What the task asks:
Using the records below, repeat exactly the lines from the one holding "Phone Number (545, 861)" through the one holding "info@lespreses.cat (201, 599)", both ends included, and no others.

=== Begin Enclosure ===

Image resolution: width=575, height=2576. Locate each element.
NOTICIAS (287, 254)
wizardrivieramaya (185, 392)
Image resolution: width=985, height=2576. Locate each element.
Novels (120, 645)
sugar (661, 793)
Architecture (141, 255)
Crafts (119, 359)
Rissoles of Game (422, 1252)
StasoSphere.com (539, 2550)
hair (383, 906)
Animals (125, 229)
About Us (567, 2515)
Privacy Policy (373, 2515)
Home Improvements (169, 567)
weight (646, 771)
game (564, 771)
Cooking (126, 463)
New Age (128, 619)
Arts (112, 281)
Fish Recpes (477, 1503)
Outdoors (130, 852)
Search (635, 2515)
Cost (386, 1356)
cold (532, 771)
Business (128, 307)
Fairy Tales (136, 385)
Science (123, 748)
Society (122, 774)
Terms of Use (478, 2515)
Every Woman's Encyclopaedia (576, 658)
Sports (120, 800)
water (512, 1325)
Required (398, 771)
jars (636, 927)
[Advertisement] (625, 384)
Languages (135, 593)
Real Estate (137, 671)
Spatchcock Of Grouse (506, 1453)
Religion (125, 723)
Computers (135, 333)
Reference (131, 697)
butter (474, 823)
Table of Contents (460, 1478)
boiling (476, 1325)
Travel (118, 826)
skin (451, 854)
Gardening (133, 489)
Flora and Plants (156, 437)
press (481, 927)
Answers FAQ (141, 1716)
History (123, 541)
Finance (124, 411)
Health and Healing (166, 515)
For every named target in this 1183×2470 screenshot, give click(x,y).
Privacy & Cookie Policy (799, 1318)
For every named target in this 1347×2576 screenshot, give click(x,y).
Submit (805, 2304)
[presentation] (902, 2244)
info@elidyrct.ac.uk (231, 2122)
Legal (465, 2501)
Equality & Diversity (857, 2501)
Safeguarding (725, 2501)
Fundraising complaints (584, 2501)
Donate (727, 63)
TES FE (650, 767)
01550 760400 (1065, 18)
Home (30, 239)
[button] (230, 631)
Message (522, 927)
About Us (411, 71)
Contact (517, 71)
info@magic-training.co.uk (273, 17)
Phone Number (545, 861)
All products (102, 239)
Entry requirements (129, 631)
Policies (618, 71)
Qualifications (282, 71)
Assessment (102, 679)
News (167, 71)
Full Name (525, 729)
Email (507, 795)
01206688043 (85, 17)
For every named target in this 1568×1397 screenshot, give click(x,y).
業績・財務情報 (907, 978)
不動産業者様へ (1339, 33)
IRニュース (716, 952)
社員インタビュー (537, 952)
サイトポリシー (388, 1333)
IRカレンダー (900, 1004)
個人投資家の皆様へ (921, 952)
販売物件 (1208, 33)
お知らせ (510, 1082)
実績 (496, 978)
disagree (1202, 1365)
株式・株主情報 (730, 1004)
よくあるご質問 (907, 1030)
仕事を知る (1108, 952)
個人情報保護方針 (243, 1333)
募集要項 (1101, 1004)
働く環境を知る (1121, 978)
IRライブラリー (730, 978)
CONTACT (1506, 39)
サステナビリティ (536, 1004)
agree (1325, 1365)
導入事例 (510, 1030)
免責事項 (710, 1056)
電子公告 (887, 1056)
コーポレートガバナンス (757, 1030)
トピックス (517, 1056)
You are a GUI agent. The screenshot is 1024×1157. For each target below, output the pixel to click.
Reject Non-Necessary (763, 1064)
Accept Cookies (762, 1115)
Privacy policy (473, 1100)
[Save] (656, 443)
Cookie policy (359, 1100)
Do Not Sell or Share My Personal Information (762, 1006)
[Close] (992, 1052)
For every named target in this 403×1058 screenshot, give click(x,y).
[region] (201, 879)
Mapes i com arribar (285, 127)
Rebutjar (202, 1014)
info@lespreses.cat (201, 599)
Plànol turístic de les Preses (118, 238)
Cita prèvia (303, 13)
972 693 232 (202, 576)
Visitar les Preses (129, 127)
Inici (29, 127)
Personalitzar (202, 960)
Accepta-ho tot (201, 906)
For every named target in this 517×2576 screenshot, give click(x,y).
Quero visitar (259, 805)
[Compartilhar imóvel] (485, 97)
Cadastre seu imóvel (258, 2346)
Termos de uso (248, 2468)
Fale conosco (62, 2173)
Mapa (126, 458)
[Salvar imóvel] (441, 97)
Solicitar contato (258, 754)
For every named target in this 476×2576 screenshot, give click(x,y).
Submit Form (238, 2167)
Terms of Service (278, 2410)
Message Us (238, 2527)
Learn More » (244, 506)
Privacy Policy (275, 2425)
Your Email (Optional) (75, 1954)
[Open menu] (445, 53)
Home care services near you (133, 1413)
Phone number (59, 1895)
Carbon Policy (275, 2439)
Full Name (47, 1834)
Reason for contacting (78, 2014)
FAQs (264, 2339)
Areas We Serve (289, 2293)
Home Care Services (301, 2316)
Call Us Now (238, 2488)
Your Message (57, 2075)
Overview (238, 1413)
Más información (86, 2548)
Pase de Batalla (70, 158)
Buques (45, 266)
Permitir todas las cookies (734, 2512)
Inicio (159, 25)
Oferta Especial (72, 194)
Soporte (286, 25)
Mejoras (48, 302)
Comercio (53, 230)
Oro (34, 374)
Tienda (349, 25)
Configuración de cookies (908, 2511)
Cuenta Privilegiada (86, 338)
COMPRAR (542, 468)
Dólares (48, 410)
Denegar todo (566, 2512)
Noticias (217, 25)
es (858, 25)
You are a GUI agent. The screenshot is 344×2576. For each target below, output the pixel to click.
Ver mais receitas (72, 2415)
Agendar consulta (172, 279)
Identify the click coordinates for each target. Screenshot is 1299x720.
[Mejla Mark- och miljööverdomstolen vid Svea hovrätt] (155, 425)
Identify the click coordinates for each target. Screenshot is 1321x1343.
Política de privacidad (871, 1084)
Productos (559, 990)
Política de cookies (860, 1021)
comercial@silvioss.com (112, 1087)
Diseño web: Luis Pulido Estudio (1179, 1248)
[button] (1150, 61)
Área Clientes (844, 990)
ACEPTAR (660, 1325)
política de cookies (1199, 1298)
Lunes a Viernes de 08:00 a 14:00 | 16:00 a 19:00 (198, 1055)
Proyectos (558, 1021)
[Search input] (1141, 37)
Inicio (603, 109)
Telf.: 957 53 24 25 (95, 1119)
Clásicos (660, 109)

=== End Enclosure ===

Answer:
Phone Number (545, 861)
All products (102, 239)
Entry requirements (129, 631)
Policies (618, 71)
Qualifications (282, 71)
Assessment (102, 679)
News (167, 71)
Full Name (525, 729)
Email (507, 795)
01206688043 (85, 17)
For every named target in this 1568×1397 screenshot, give click(x,y).
業績・財務情報 (907, 978)
不動産業者様へ (1339, 33)
IRニュース (716, 952)
社員インタビュー (537, 952)
サイトポリシー (388, 1333)
IRカレンダー (900, 1004)
個人投資家の皆様へ (921, 952)
販売物件 (1208, 33)
お知らせ (510, 1082)
実績 (496, 978)
disagree (1202, 1365)
株式・株主情報 (730, 1004)
よくあるご質問 (907, 1030)
仕事を知る (1108, 952)
個人情報保護方針 (243, 1333)
募集要項 (1101, 1004)
働く環境を知る (1121, 978)
IRライブラリー (730, 978)
CONTACT (1506, 39)
サステナビリティ (536, 1004)
agree (1325, 1365)
導入事例 (510, 1030)
免責事項 (710, 1056)
電子公告 (887, 1056)
コーポレートガバナンス (757, 1030)
トピックス (517, 1056)
You are a GUI agent. The screenshot is 1024×1157. For each target below, output the pixel to click.
Reject Non-Necessary (763, 1064)
Accept Cookies (762, 1115)
Privacy policy (473, 1100)
[Save] (656, 443)
Cookie policy (359, 1100)
Do Not Sell or Share My Personal Information (762, 1006)
[Close] (992, 1052)
For every named target in this 403×1058 screenshot, give click(x,y).
[region] (201, 879)
Mapes i com arribar (285, 127)
Rebutjar (202, 1014)
info@lespreses.cat (201, 599)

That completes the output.